The collision of world views has cost in lives. Forests and other ancestral domains, because of the nature of insurgency, are also of interest to rebels. A peace advocate long ago told me it takes a decade for change to become permanent; and that one of the most effective means for peace promotion in communities was for a community to stand up and declare itself out of bounds for both the Armed Forces and communist rebels. Headlines frequently refer to Lumad communities, for example, whom the Armed Forces claim are a hotbed of the insurgency; the counterclaims of allies of the insurgents denounce the AFP for interdicting “educational” and other community activities among the Lumad. The AFP, of course, is also widely suspected of being less interested in Lumad as IPs (and protecting their rights) than in fostering the financial interests of loggers and local politicians.

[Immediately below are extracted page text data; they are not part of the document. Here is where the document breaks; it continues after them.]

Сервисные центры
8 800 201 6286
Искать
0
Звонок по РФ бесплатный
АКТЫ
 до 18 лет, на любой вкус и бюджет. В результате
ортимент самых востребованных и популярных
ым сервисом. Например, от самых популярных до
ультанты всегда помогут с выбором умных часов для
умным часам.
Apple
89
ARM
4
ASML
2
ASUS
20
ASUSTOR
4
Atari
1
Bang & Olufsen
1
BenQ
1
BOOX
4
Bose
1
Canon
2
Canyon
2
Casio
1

One commenter said the government ought to provide for livelihood training and so forth for the Aetas, which reminds me of a story someone who’d worked with a nongovernmental organization once told me. They’d gotten their volunteers to build Gawad Kalinga or Habitat for Humanity-type homes for the Aetas, but they ended up dying: “They were literally baking to death having to live in little concrete houses with GI sheet roofs,” the person claimed. Whether true or not, it reveals the problems that come with trying to turn uplanders into lowlanders: Deprived of habitat and culture, they become not just impoverished, but also spiritually and culturally marginalized—a double life sentence.
From 1916 to 1935, the Senate had two seats reserved for minorities (“non-Christian tribes”). One seat invariably went to a Moro leader; the other, to someone representing what today would be called IPs. From 1935 to 1971 and from 1987 to 1992, the old bargain with the Moros to incorporate them into the political class, and thus with the major parties supporting national Moro candidates for senator, endured. But the Marcos-era fragmentation of the Moro leadership, and the collapse of the party system, means that Moros have had no national representation for decades now. It might just be that in some future rethinking of the Senate, ensuring a seat for the Moros and the IPs might be an old idea whose time has come again.